After writing the digest, surface a 5-line summary in the conversation:

agents-improvement-audit complete:
- N agents audited, M T1 changes auto-applied, K T3 items escalated
- {brief health summary in one sentence}
- Top escalation: [the most important one in 1 line]
- Full digest: ~/.claude/logs/agents-improvement-audit/{date}.md
- Rollback if needed: {git command}

Hard rules

Never edit anything other than topics[].queries in T1 mode
Never disable a topic, change a threshold, promote a policy, or edit an eval case in T1 — these always escalate
Never edit any section other than the agent's Auto-Research Scope block
Never remove existing queries — only add to them
Always include rationale (why this tuning) in the commit message
Always cite file:line references for every T3 escalation that points at specific content
If insufficient data (< 5 total runs across all agents), exit cleanly without creating a digest — auditing 1-2 runs produces noise

Failure modes to watch

All agents trending flat at perfect score: likely the eval cases are too easy, not that the agents are perfect.
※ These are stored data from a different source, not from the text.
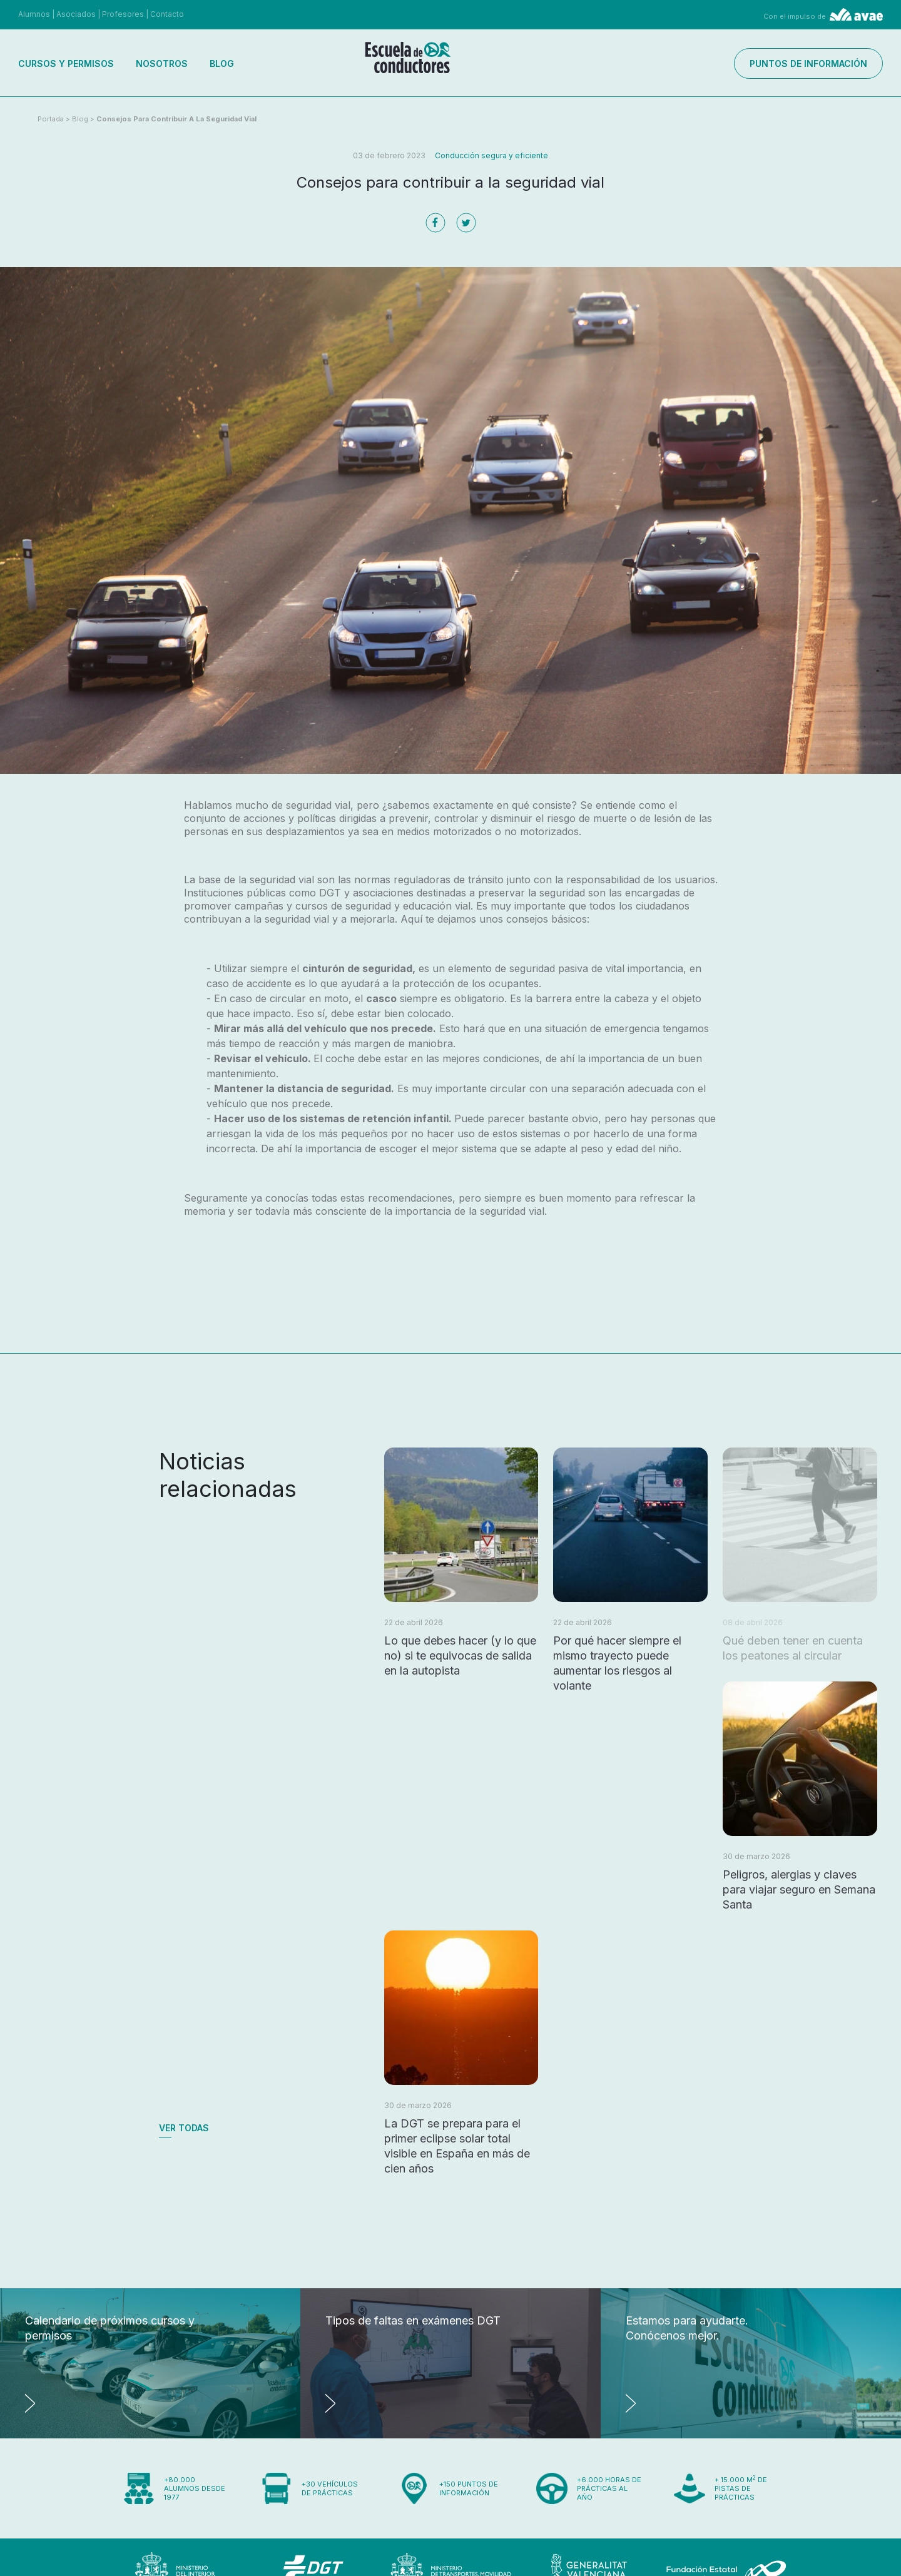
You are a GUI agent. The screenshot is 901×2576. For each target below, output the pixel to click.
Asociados (76, 14)
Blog (222, 63)
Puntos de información (808, 63)
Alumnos (34, 14)
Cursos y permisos (66, 63)
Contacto (167, 14)
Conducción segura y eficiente (491, 155)
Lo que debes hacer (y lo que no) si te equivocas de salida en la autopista (460, 1655)
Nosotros (162, 63)
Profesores (123, 14)
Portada (51, 118)
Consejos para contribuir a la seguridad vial (176, 118)
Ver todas (184, 2127)
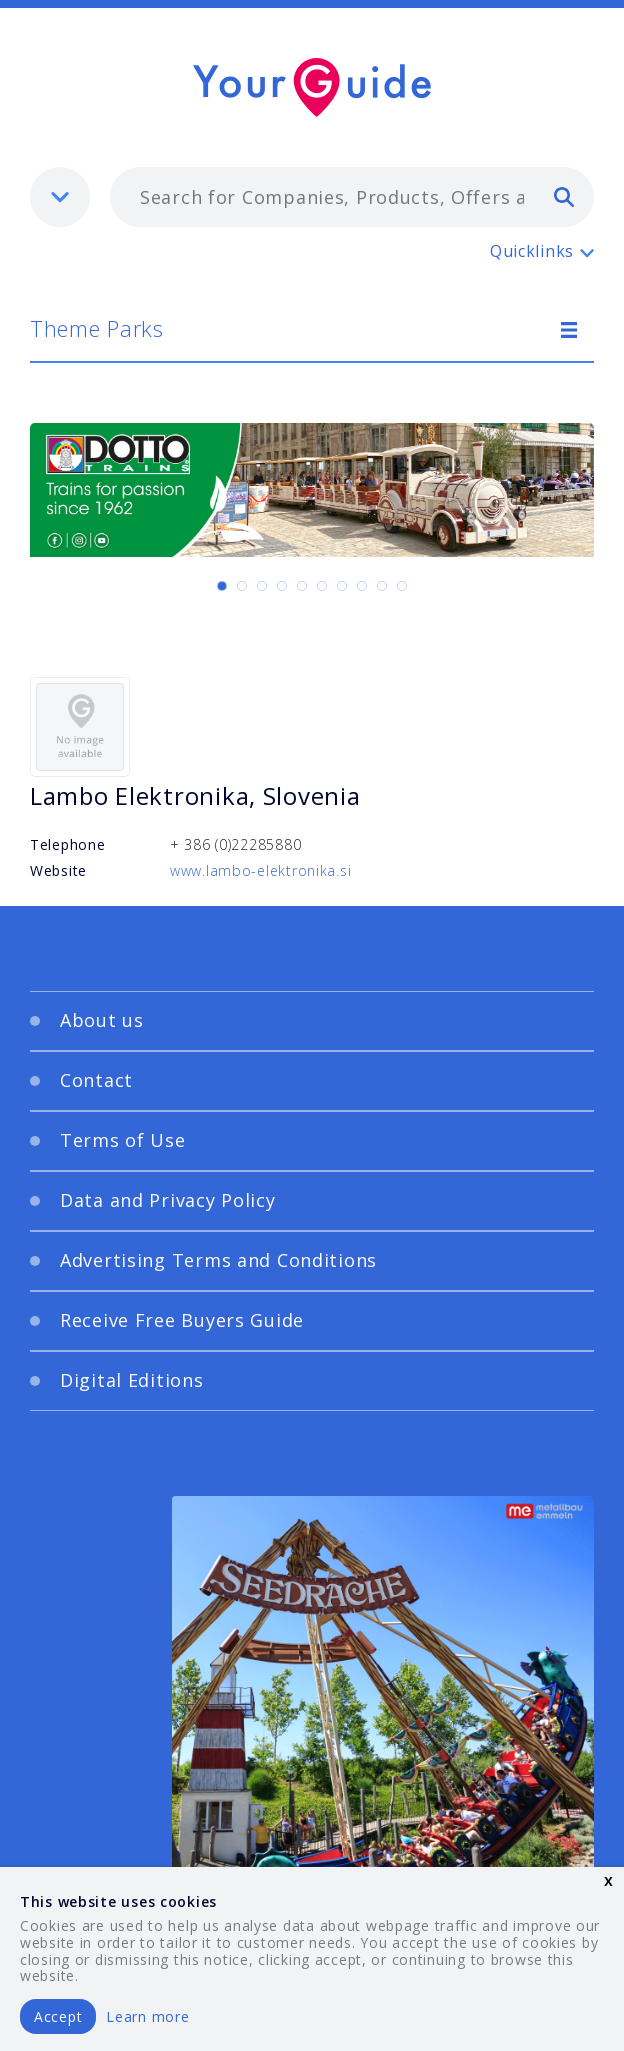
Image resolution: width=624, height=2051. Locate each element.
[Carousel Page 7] (342, 586)
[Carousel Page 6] (322, 586)
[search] (564, 196)
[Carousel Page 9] (382, 586)
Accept (58, 2016)
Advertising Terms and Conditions (218, 1260)
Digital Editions (132, 1380)
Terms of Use (123, 1140)
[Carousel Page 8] (362, 586)
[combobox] (352, 197)
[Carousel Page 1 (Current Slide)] (222, 586)
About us (102, 1020)
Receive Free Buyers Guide (182, 1320)
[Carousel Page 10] (402, 586)
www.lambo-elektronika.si (260, 870)
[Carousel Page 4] (282, 586)
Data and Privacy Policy (168, 1200)
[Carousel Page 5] (302, 586)
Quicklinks (532, 251)
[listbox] (60, 197)
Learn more (147, 2016)
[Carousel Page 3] (262, 586)
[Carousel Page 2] (242, 586)
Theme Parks (97, 328)
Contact (96, 1080)
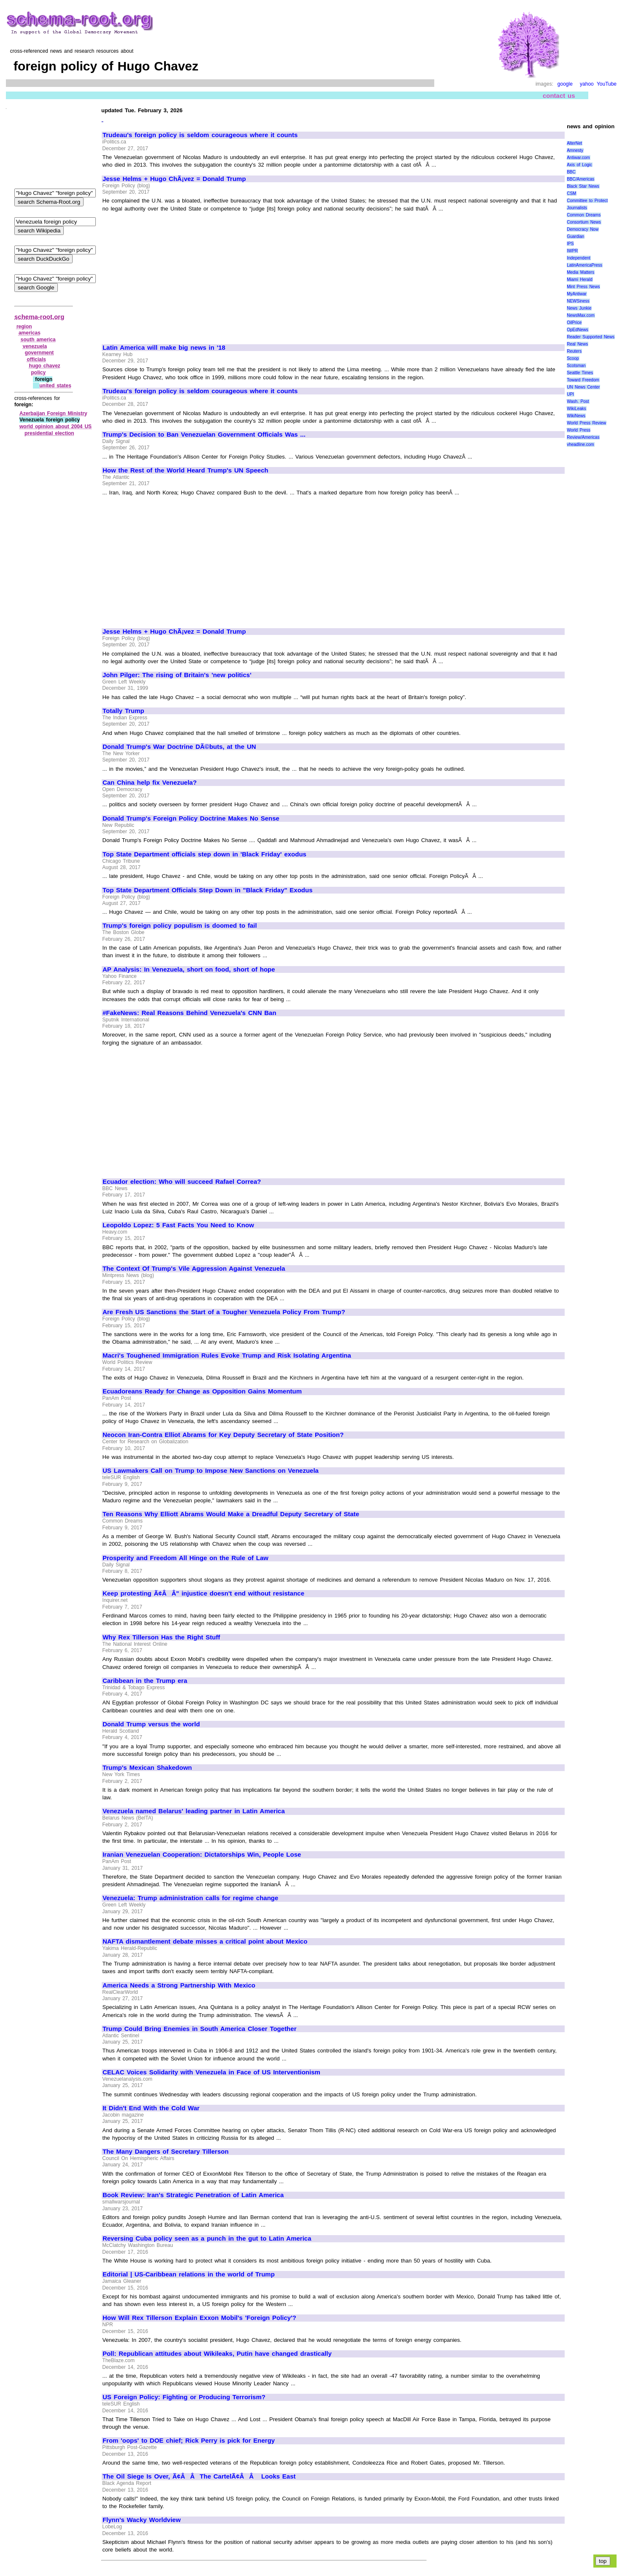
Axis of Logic (579, 164)
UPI (570, 394)
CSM (571, 193)
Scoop (573, 358)
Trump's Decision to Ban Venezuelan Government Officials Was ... (204, 434)
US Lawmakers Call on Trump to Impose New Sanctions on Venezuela (211, 1470)
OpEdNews (577, 329)
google (565, 84)
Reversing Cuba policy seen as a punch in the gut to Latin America (207, 2238)
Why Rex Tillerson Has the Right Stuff (161, 1637)
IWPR (572, 250)
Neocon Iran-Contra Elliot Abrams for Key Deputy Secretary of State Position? (223, 1434)
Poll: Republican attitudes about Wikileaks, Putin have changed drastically (217, 2353)
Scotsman (576, 365)
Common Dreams (584, 215)
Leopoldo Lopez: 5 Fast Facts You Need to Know (178, 1225)
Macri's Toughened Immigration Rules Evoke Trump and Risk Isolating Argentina (227, 1355)
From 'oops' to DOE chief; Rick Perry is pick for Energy (189, 2440)
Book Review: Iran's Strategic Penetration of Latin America (193, 2195)
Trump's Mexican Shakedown (147, 1767)
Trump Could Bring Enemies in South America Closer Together (200, 2028)
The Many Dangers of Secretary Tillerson (166, 2151)
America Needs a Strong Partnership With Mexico (179, 1985)
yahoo (587, 84)
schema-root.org (39, 316)
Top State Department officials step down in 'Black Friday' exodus (204, 854)
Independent (578, 258)
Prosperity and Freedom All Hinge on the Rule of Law (185, 1558)
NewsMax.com (581, 315)
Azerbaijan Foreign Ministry (53, 413)
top (603, 2561)
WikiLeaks (576, 408)
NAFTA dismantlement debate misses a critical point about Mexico (205, 1941)
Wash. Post (578, 401)
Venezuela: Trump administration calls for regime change (190, 1898)
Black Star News (583, 186)
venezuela (35, 346)
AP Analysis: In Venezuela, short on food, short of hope (189, 969)
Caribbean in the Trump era (145, 1680)
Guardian (575, 236)
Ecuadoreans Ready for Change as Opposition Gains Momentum (202, 1391)
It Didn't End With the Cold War (151, 2108)
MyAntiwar (577, 294)
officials (36, 359)
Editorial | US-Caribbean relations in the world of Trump (189, 2274)
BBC (571, 172)
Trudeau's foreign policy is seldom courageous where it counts (200, 135)
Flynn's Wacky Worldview (142, 2520)
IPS (570, 243)
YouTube (607, 84)
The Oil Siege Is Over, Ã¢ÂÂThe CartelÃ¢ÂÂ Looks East (199, 2476)
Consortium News (584, 222)
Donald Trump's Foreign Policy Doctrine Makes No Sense (191, 818)
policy (38, 372)
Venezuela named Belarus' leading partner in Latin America (194, 1811)
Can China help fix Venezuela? (150, 782)
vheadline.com (580, 444)
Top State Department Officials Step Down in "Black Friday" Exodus (208, 890)
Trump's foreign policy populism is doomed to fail (180, 925)
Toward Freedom (583, 380)
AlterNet (574, 143)
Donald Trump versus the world (151, 1724)
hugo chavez (44, 366)
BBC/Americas (580, 179)
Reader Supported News (590, 337)
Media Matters (580, 272)
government (39, 353)
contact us (559, 95)
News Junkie (579, 308)
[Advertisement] (173, 274)
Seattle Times (580, 372)
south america (38, 340)
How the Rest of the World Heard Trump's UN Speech (185, 470)
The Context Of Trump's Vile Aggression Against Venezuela (194, 1268)
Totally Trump (123, 710)
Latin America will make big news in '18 (164, 347)
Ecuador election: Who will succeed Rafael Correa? (182, 1181)
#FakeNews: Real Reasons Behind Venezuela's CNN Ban (189, 1013)
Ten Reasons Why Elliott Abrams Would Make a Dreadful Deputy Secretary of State (231, 1514)
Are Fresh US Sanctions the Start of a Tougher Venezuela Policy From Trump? (224, 1312)
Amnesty (575, 150)
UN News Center (583, 387)
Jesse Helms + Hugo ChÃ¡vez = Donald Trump (174, 179)
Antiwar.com (578, 157)
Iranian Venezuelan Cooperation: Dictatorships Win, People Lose (202, 1854)
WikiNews (576, 415)
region (24, 326)
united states (55, 386)
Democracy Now (582, 229)
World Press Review (586, 423)
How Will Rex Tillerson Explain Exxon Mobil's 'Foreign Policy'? (199, 2317)
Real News (577, 344)
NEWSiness (578, 301)
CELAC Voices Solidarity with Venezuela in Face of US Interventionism (211, 2072)
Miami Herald (580, 279)
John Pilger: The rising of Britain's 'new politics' (177, 675)
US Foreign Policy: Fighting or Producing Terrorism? (184, 2397)
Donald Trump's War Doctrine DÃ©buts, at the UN (179, 746)
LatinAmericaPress (584, 265)
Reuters (574, 351)
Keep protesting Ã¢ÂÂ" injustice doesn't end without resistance (203, 1593)
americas (30, 333)
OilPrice (574, 322)
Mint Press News (583, 286)
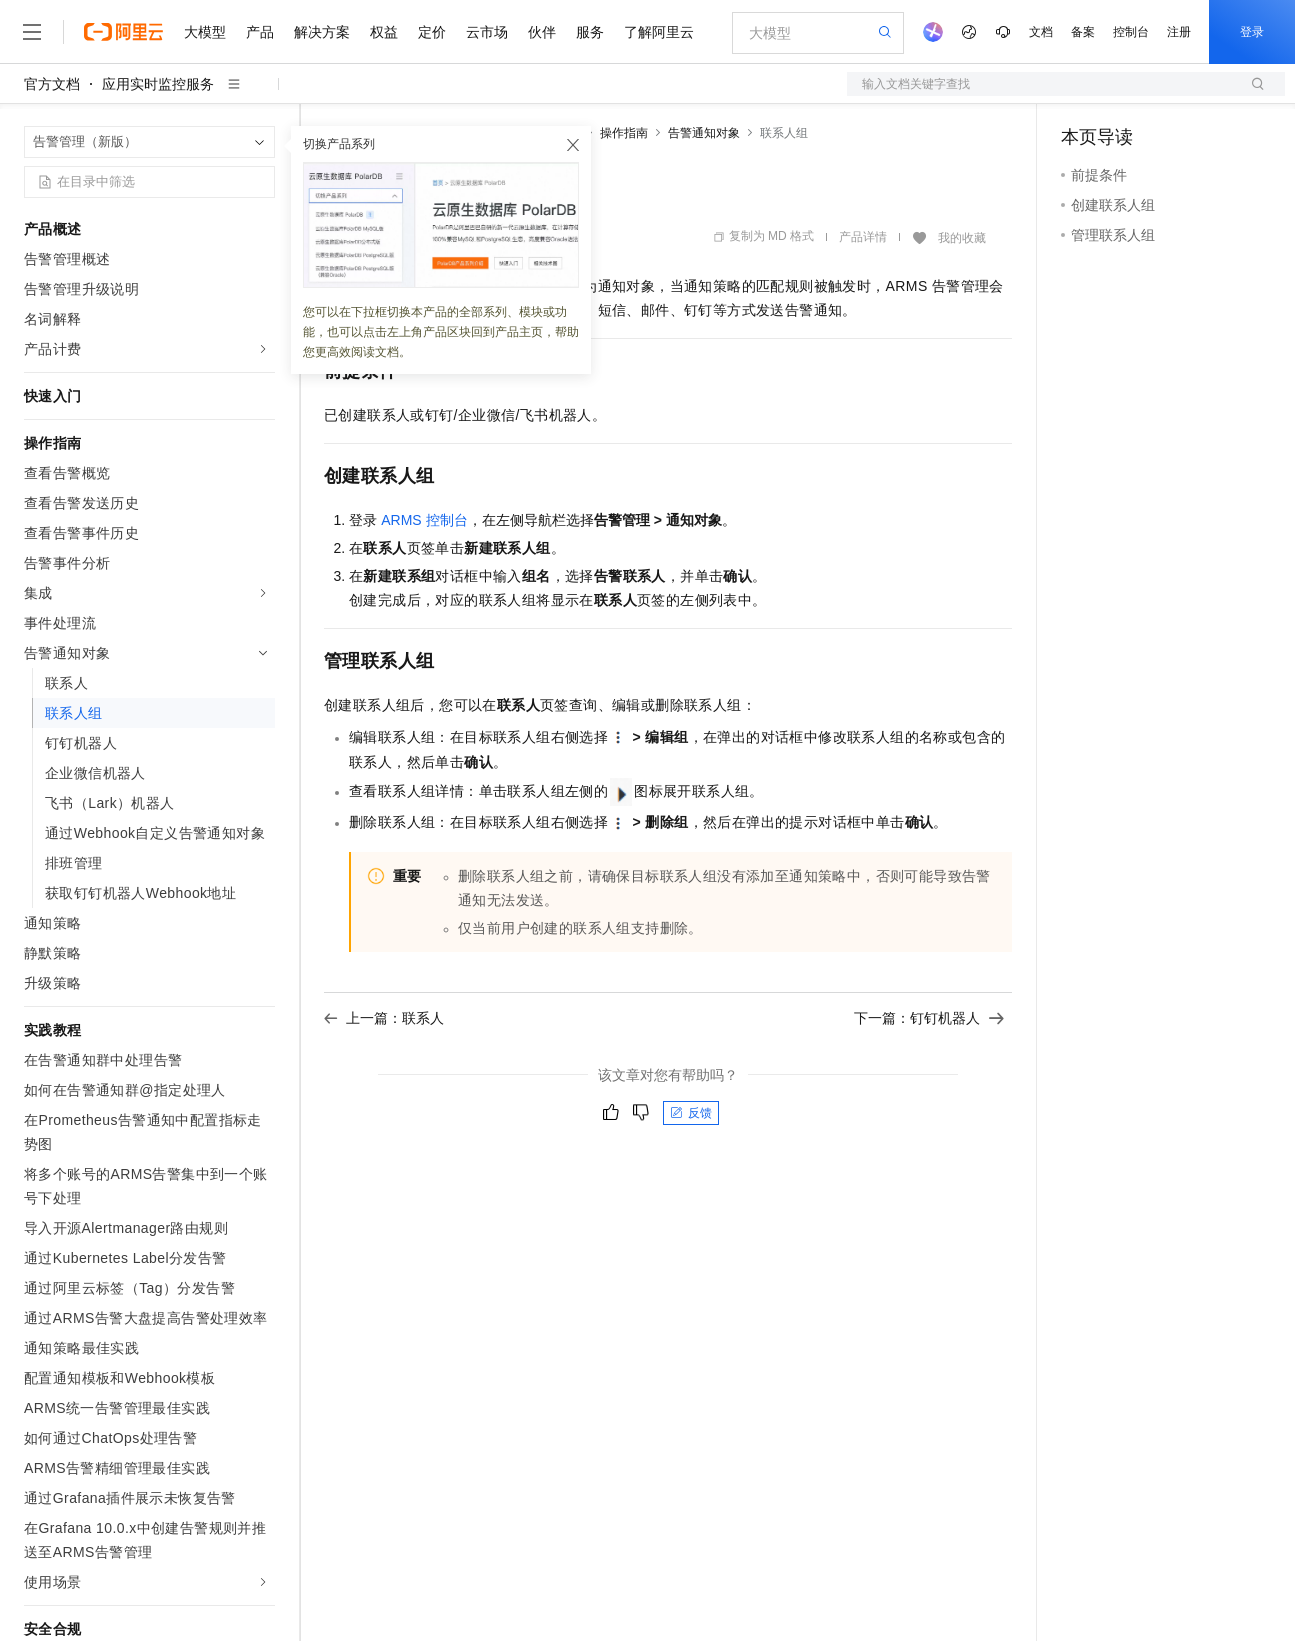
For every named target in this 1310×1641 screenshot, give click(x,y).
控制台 (1131, 32)
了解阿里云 (659, 32)
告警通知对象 (704, 133)
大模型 (205, 32)
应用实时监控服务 (158, 84)
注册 (1179, 32)
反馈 (691, 1113)
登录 (1252, 32)
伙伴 (542, 32)
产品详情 (863, 237)
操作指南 (624, 133)
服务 (590, 32)
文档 (1041, 32)
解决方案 (322, 32)
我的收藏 (962, 238)
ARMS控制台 (424, 520)
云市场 (487, 32)
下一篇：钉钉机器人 (929, 1018)
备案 (1083, 32)
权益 (384, 32)
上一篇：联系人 (384, 1018)
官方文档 (52, 84)
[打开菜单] (32, 32)
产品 (260, 32)
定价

Surface as T3.
Consistent reverts on one agent: the eval is doing its job, but research is producing low-quality findings. Surface the topic-level rejection patterns as T3.
No findings ever from a topic that gets queries every day: queries may be over-specified or the domain is genuinely stable; T1 broaden once, then if still empty, T3 disable.